Source: U.S. Department of Health and Human Services, Centers for Disease Control and Prevention

A Whole Family Approach to Jobs: Helping Parents Work and Children Thrive is an initiative led by the U.S. Department of Health and Human Services Administration in collaboration with the American Public Human Services Association. Launched in 2017, the initiative brought together public and private-sector leaders from six New England states to work toward improving family well-being and economic mobility in their states.

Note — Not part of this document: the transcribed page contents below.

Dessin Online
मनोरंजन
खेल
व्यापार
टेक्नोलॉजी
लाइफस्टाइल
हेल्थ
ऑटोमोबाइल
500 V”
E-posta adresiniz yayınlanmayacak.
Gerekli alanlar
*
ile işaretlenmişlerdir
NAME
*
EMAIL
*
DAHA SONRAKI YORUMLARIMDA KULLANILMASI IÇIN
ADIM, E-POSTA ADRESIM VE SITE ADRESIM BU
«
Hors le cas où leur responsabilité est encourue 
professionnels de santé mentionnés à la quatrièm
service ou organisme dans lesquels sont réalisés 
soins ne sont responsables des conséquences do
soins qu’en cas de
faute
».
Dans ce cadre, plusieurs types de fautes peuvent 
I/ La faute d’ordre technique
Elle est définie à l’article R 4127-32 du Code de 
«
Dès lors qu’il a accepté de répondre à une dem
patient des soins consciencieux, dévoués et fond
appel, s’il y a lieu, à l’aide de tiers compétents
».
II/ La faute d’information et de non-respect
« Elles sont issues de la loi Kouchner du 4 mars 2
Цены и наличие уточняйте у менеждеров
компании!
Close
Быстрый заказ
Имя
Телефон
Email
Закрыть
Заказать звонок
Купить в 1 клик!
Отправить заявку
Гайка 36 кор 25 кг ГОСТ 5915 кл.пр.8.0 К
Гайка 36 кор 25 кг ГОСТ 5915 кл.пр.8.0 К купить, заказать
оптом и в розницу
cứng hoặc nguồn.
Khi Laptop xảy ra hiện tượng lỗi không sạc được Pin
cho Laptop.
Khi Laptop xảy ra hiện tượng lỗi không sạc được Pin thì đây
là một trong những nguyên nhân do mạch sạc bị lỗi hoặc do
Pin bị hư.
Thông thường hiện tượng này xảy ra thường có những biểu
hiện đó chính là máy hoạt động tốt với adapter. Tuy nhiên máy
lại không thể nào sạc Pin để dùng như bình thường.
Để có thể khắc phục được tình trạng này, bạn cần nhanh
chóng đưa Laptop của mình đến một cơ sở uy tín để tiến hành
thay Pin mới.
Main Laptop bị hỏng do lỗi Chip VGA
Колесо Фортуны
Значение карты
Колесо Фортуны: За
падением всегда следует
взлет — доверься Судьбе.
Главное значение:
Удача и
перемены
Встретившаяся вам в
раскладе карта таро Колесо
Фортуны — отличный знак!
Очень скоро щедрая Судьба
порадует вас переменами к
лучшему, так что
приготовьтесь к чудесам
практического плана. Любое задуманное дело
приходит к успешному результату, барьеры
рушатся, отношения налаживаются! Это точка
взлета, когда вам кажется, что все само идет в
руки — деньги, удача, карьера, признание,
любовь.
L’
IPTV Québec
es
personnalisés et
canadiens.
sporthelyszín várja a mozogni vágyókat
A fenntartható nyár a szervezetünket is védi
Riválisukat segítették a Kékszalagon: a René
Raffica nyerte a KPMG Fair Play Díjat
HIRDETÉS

The initiative connects federal and state leaders, including parents, in various ways: (1) an annual convening of state teams, usually held in person, (2) intermittent meetings with six states on emerging areas of interest related to economic mobility, and (3) topical learning communities on subjects of interest to the states, including parent engagement and leadership, racial equity and access, the child tax credit, and the benefits cliff effect. This report describes the activities of the initiative’s regional learning community from December 2021 through December 2023. Key findings include that nearly all 24 survey respondents (96%) reported that attending learning community meetings deepened their understanding of policy options, best practices, and innovations for engaging parents, including ways to initiate, build, and sustain parent engagement. One-quarter of survey respondents said that they received technical assistance, available by request, from the leadership team to help change practices, programs, or policies. Almost two-thirds of survey respondents reported that they made, are in the process of making, or plan to make practice, program, or policy changes related to engaging parents. Examples include developing a family advocacy council, providing parent stipends, and passing the child tax credit.

Source: Mathematica

Access to integrated care for those with co-occurring mental health and substance use issues has been limited because of Medicaid reimbursement limitations for substance abuse treatment for individuals in institutions for mental illness. Starting in 2015, the federal government encouraged states to pursue waivers of this limitation, and by the end of 2020, 28 states had done so. It is unclear what impact these waivers have had on the availability of care for co-occurring issues and the characteristics of any facilities that expanded care because of them. The adoption of Medicaid institutions for mental disease exclusion waivers increases the likelihood of substance abuse treatment facilities offering mental health and substance abuse treatment for co-occurring issues, especially in residential facilities. There are differential responses to mental health disorder waivers based on facility ownership. For example, for-profit substance abuse treatment facilities are responsive to the adoption of mental health disorder and substance use disorder waivers, whereas private not-for-profit and public entities are not. The response of for-profit facilities suggests that integration of substance abuse and mental health treatment for individuals in residential facilities may be cost-effective.